David finished with 70 not out off 25 balls; 68 of those coming in the death overs, the most by any batter in the history of the IPL. “It doesn’t always happen that way. The skipper Rajat was absolutely smoking it and I was taking balls off him so to be able to get us to a score and obviously put a lot of pressure on the opposition, it was super, super fun.”
In 2025, David was sixth on the list of most sixes: 94 in 46 innings. He hit 14 of those in 101 balls in the IPL, where, as a finisher, his role was critical in giving RCB their first title. But behind this six-hitting madness, David explained that the behind-the-scenes work has been immense.
“It’s a lot of the prep we do over here,” David said. “[I am] very lucky to be able to work with DK [Dinesh Karthik], who’s obviously an incredibly experienced player in these conditions, and we’re working on lots of different stuff. You still keep your basics that you build your strength around and then you try and improve. I’ve been in the IPL [for] a few years now and I think that you also, with that prep and that time, you don’t put as much pressure on yourself to perform.
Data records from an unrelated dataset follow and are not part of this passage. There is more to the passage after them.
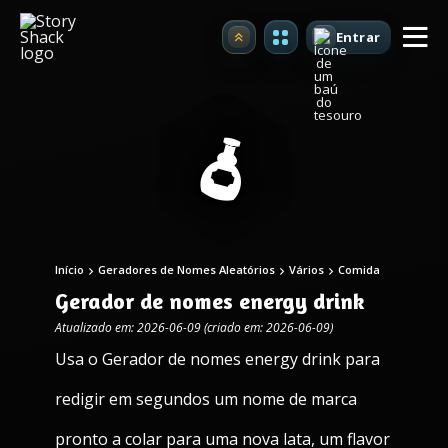
Entrar
Atualizar
Início
Geradores de Nomes Aleatórios
Vários
Comida
Gerador de nomes energy drink
Atualizado em: 2026-06-09 (criado em: 2026-06-09)
Usa o Gerador de nomes energy drink para
redigir em segundos um nome de marca
pronto a colar para uma nova lata, um flavor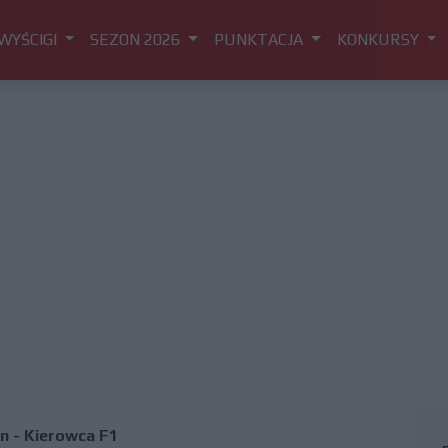
WYŚCIGI
SEZON 2026
PUNKTACJA
KONKURSY
 - Kierowca F1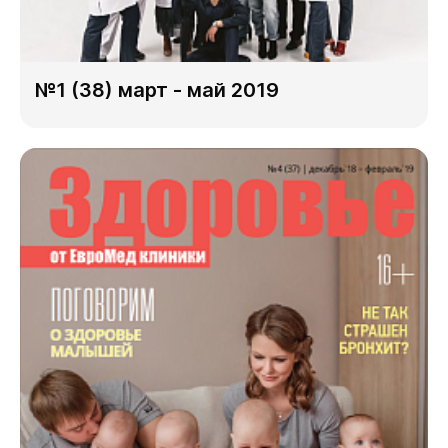
№1 (38) март - май 2019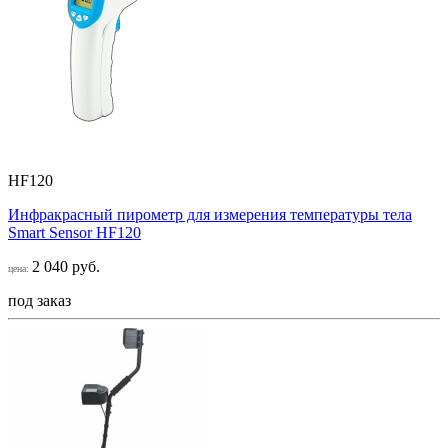
HF120
Инфракрасный пирометр для измерения температуры тела
Smart Sensor НF120
2 040 руб.
цена:
под заказ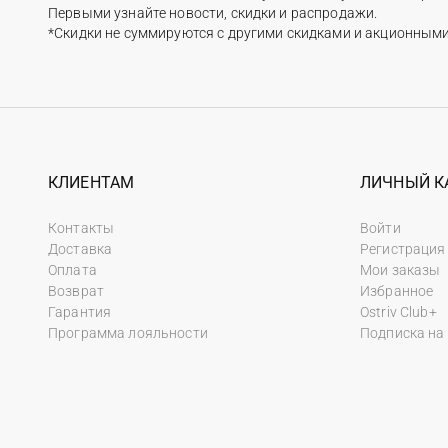
Первыми узнайте новости, скидки и распродажи.
*Скидки не суммируются с другими скидками и акционным
КЛИЕНТАМ
ЛИЧНЫЙ К
Контакты
Войти
Доставка
Регистрация
Оплата
Мои заказы
Возврат
Избранное
Гарантия
Ostriv Club+
Программа лояльности
Подписка на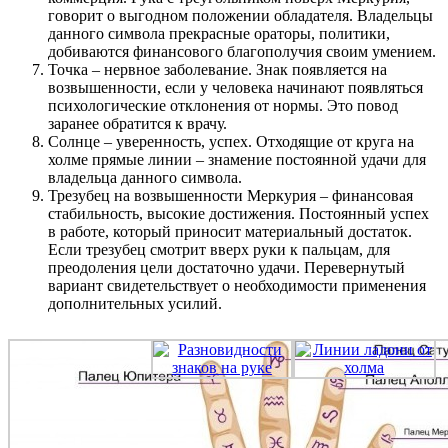
говорит о выгодном положении обладателя. Владельцы
данного символа прекрасные ораторы, политики,
добиваются финансового благополучия своим умением.
Точка – нервное заболевание. Знак появляется на
возвышенности, если у человека начинают появляться
психологические отклонения от нормы. Это повод
заранее обратится к врачу.
Солнце – уверенность, успех. Отходящие от круга на
холме прямые линии – знамение постоянной удачи для
владельца данного символа.
Трезубец на возвышенности Меркурия – финансовая
стабильность, высокие достижения. Постоянный успех
в работе, который приносит материальный достаток.
Если трезубец смотрит вверх руки к пальцам, для
преодоления цели достаточно удачи. Перевернутый
вариант свидетельствует о необходимости применения
дополнительных усилий.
“I try and enjoy it on the good days and obviously there’s going to be some bad ones but that’s the game and especially when we try and play high-risk, attacking cricket.”
David’s skills have earned him the respect of his captain, who called him “one of the best finishers I’ve ever seen”, as well as his other RCB team-mates.
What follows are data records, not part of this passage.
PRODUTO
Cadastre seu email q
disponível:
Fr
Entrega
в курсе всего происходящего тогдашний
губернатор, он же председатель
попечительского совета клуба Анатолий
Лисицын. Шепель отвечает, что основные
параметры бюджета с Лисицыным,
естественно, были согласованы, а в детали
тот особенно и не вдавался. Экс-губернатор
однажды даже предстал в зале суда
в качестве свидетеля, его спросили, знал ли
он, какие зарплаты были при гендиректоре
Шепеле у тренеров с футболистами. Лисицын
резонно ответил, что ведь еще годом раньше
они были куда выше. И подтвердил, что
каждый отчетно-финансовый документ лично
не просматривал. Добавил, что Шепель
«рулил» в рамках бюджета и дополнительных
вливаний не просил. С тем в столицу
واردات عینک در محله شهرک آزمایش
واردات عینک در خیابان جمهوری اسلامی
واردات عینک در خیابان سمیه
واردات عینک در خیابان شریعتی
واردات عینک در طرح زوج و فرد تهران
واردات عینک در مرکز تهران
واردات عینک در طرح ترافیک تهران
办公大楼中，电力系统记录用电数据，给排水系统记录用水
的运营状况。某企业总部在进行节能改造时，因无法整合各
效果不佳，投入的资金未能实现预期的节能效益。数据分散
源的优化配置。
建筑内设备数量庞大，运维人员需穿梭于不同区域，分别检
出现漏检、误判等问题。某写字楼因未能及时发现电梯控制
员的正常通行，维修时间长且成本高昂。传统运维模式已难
“He’s so confident in his technique and the areas that he wants to hit,” Devdutt Padikkal said about David. “When he goes out there, he’s very clear and he understands which bowler he needs to target and where. When you have those plans in place and that clarity is there in your head, I think it makes it a lot easier.
“I wish I could hit anywhere close to what he hits like but just looking at the technique that he has, you can obviously try and pick up things. It’s all about self-belief and that confidence that he has to go from ball one. If you can emulate that confidence, I think it’ll translate to everyone in the team as well.”
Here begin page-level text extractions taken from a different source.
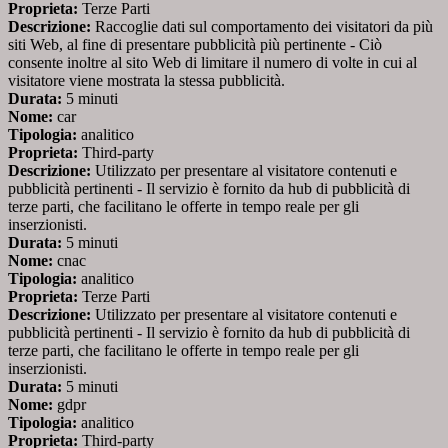
Proprieta:
Terze Parti
Descrizione:
Raccoglie dati sul comportamento dei visitatori da più
siti Web, al fine di presentare pubblicità più pertinente - Ciò
consente inoltre al sito Web di limitare il numero di volte in cui al
visitatore viene mostrata la stessa pubblicità.
Durata:
5 minuti
Nome:
car
Tipologia:
analitico
Proprieta:
Third-party
Descrizione:
Utilizzato per presentare al visitatore contenuti e
pubblicità pertinenti - Il servizio è fornito da hub di pubblicità di
terze parti, che facilitano le offerte in tempo reale per gli
inserzionisti.
Durata:
5 minuti
Nome:
cnac
Tipologia:
analitico
Proprieta:
Terze Parti
Descrizione:
Utilizzato per presentare al visitatore contenuti e
pubblicità pertinenti - Il servizio è fornito da hub di pubblicità di
terze parti, che facilitano le offerte in tempo reale per gli
inserzionisti.
Durata:
5 minuti
Nome:
gdpr
Tipologia:
analitico
Proprieta:
Third-party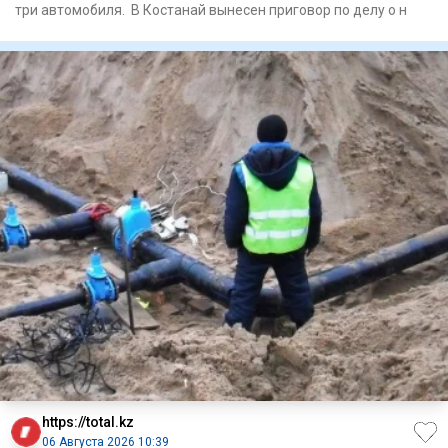
три автомобиля. В Костанай вынесен приговор по делу о н
https://total.kz
06 Августа 2026 10:39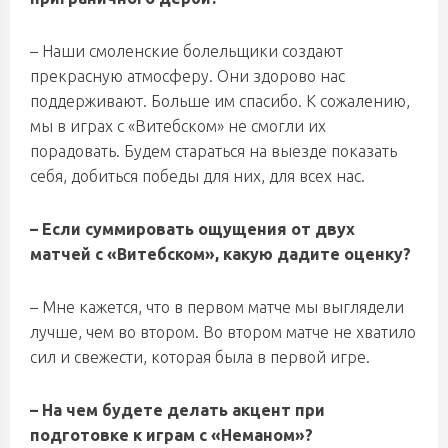
– Наши смоленские болельщики создают
прекрасную атмосферу. Они здорово нас
поддерживают. Больше им спасибо. К сожалению,
мы в играх с «Витебском» не смогли их
порадовать. Будем стараться на выезде показать
себя, добиться победы для них, для всех нас.
– Если суммировать ощущения от двух
матчей с «Витебском», какую дадите оценку?
– Мне кажется, что в первом матче мы выглядели
лучше, чем во втором. Во втором матче не хватило
сил и свежести, которая была в первой игре.
– На чем будете делать акцент при
подготовке к играм с «Неманом»?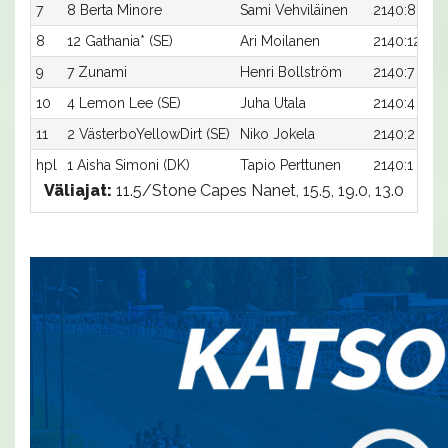
7
8 Berta Minore
Sami Vehviläinen
2140:8
8
12 Gathania* (SE)
Ari Moilanen
2140:12
9
7 Zunami
Henri Bollström
2140:7
10
4 Lemon Lee (SE)
Juha Utala
2140:4
11
2 VästerboYellowDirt (SE)
Niko Jokela
2140:2
hpl
1 Aisha Simoni (DK)
Tapio Perttunen
2140:1
Väliajat:
11.5/Stone Capes Nanet, 15.5, 19.0, 13.0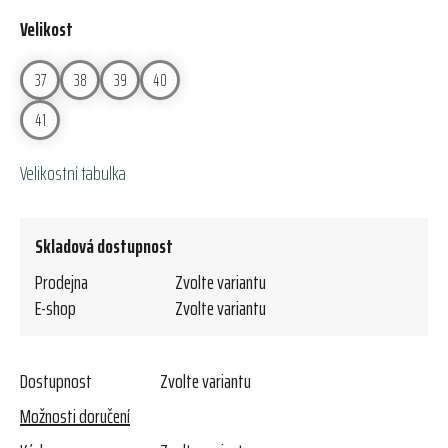
Velikost
37
38
39
40
41
Velikostní tabulka
Skladová dostupnost
Prodejna
Zvolte variantu
E-shop
Zvolte variantu
Dostupnost
Zvolte variantu
Možnosti doručení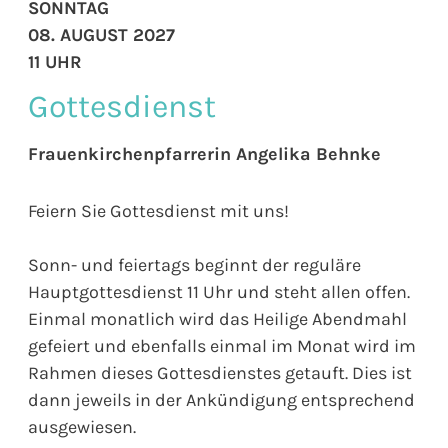
SONNTAG
08. AUGUST 2027
11 UHR
Gottesdienst
Frauenkirchenpfarrerin Angelika Behnke
Feiern Sie Gottesdienst mit uns!
Sonn- und feiertags beginnt der reguläre
Hauptgottesdienst 11 Uhr und steht allen offen.
Einmal monatlich wird das Heilige Abendmahl
gefeiert und ebenfalls einmal im Monat wird im
Rahmen dieses Gottesdienstes getauft. Dies ist
dann jeweils in der Ankündigung entsprechend
ausgewiesen.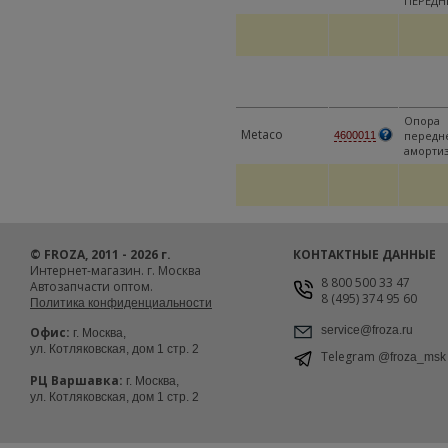
ПЕРЕДН
Опора
Metaco
передн
4600011
аморти
© FROZA, 2011 - 2026 г.
КОНТАКТНЫЕ ДАННЫЕ
Интернет-магазин. г. Москва
8 800 500 33 47
Автозапчасти оптом.
8 (495) 374 95 60
Политика конфиденциальности
service@froza.ru
Офис:
г. Москва,
ул. Котляковская, дом 1 стр. 2
Telegram
@froza_msk
РЦ Варшавка:
г. Москва,
ул. Котляковская, дом 1 стр. 2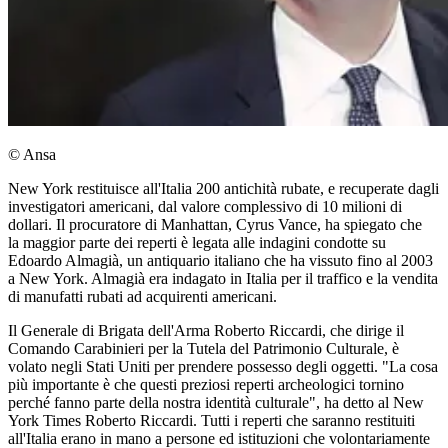
© Ansa
New York restituisce all'Italia 200 antichità rubate, e recuperate dagli
investigatori americani, dal valore complessivo di 10 milioni di
dollari. Il procuratore di Manhattan, Cyrus Vance, ha spiegato che
la maggior parte dei reperti è legata alle indagini condotte su
Edoardo Almagià, un antiquario italiano che ha vissuto fino al 2003
a New York. Almagià era indagato in Italia per il traffico e la vendita
di manufatti rubati ad acquirenti americani.
Il Generale di Brigata dell'Arma Roberto Riccardi, che dirige il
Comando Carabinieri per la Tutela del Patrimonio Culturale, è
volato negli Stati Uniti per prendere possesso degli oggetti. "La cosa
più importante è che questi preziosi reperti archeologici tornino
perché fanno parte della nostra identità culturale", ha detto al New
York Times Roberto Riccardi. Tutti i reperti che saranno restituiti
all'Italia erano in mano a persone ed istituzioni che volontariamente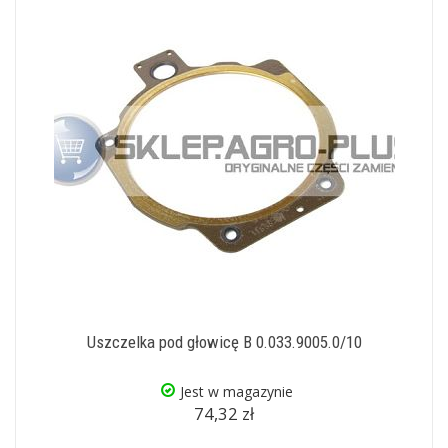
Uszczelka pod głowicę B 0.033.9005.0/10
Jest w magazynie
74,32 zł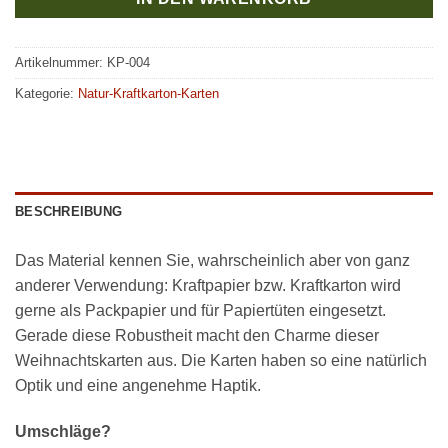
Artikelnummer:
KP-004
Kategorie:
Natur-Kraftkarton-Karten
BESCHREIBUNG
Das Material kennen Sie, wahrscheinlich aber von ganz
anderer Verwendung: Kraftpapier bzw. Kraftkarton wird
gerne als Packpapier und für Papiertüten eingesetzt.
Gerade diese Robustheit macht den Charme dieser
Weihnachtskarten aus. Die Karten haben so eine natürlich
Optik und eine angenehme Haptik.
Umschläge?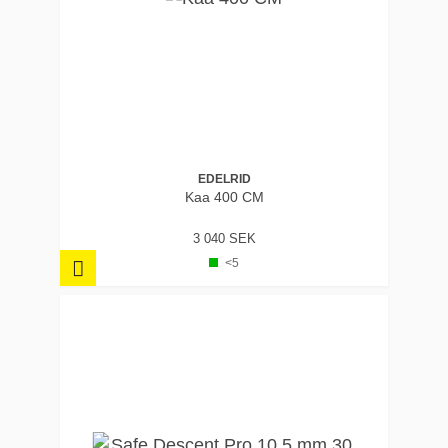
EDELRID
Kaa 400 CM
3 040 SEK
<5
It’s not been the easiest four months and a bit for David. He was ruled out of the Big Bash League with a hamstring injury in late December. While he recovered in time for the 2026 T20 World Cup, he only managed 0 and 6 in the two innings he batted at No. 4 as Australia crashed out in the group stage.
But if anyone felt that David was coming into the IPL undercooked, there is a ball lodged on the roof of Chinnaswamy which might say otherwise.